The stories are loosely joined by the grown Anna, who has moved into Segura's last house while finishing a research project on his life. How she gets there is barely explained. How Claire winds up in the San Francisco public defender's office is not explained at all. The meatiest parts follow Coop's transformation into a card sharp under the tutelage of a crew in Lake Tahoe, as he is groomed for the big score.
But that game quickly plays out.
The whats and whens of his creations are far less important to the writer than the hows and whys. Jumping through time and space, Ondaatje delves into themes of betrayal and salvation, of near-incest and brutality, forging destinies on mere skeletons of character.

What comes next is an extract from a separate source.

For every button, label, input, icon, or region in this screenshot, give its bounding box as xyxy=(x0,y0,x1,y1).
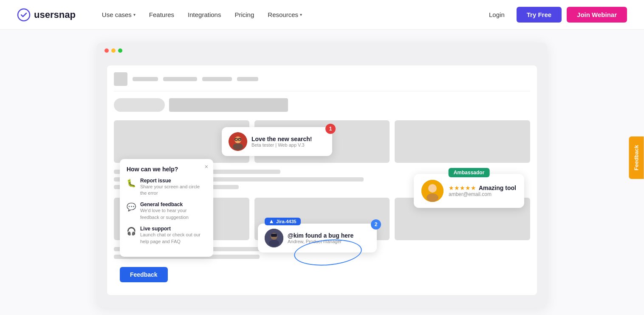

The book's title can be read three ways: It is the name of a street Anna lived on in San Francisco, but that is no more than trivia.

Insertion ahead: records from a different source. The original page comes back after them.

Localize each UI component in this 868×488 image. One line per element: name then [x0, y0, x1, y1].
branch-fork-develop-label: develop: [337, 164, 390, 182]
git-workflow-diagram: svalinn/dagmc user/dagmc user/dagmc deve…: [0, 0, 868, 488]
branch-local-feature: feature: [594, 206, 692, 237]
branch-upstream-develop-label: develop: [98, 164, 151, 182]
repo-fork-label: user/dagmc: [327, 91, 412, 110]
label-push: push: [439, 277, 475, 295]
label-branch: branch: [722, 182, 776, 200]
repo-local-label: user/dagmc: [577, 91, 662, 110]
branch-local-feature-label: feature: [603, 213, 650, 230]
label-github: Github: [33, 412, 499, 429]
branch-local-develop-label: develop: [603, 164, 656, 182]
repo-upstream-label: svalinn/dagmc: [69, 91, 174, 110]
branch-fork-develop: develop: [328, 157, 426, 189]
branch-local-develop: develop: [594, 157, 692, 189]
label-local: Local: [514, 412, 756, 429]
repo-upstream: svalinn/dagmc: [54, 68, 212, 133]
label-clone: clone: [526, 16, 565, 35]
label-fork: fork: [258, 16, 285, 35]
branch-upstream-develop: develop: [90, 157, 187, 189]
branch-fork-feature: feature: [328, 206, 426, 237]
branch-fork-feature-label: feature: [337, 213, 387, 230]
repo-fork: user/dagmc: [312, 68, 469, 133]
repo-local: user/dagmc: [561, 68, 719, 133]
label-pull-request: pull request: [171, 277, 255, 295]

The street name, it is explained, could come from the Spanish word for "division," but it also could derive from "divisar," meaning "to gaze at something from a distance."
That is how we see the three Californians, the Frenchman and his neighbors, the lovers who move in and out of their arms and dreams.
We are seeing past their self-perceptions to who they really are. It is like looking down on a familiar landscape from an airplane; all obstacles are removed, revealing how each piece fits into the greater whole.
Ondaatje is no jetstream of consciousness writer, though. He fills his pages with adventure and some great scenes while simultaneously expanding the boundaries of what a novel can do.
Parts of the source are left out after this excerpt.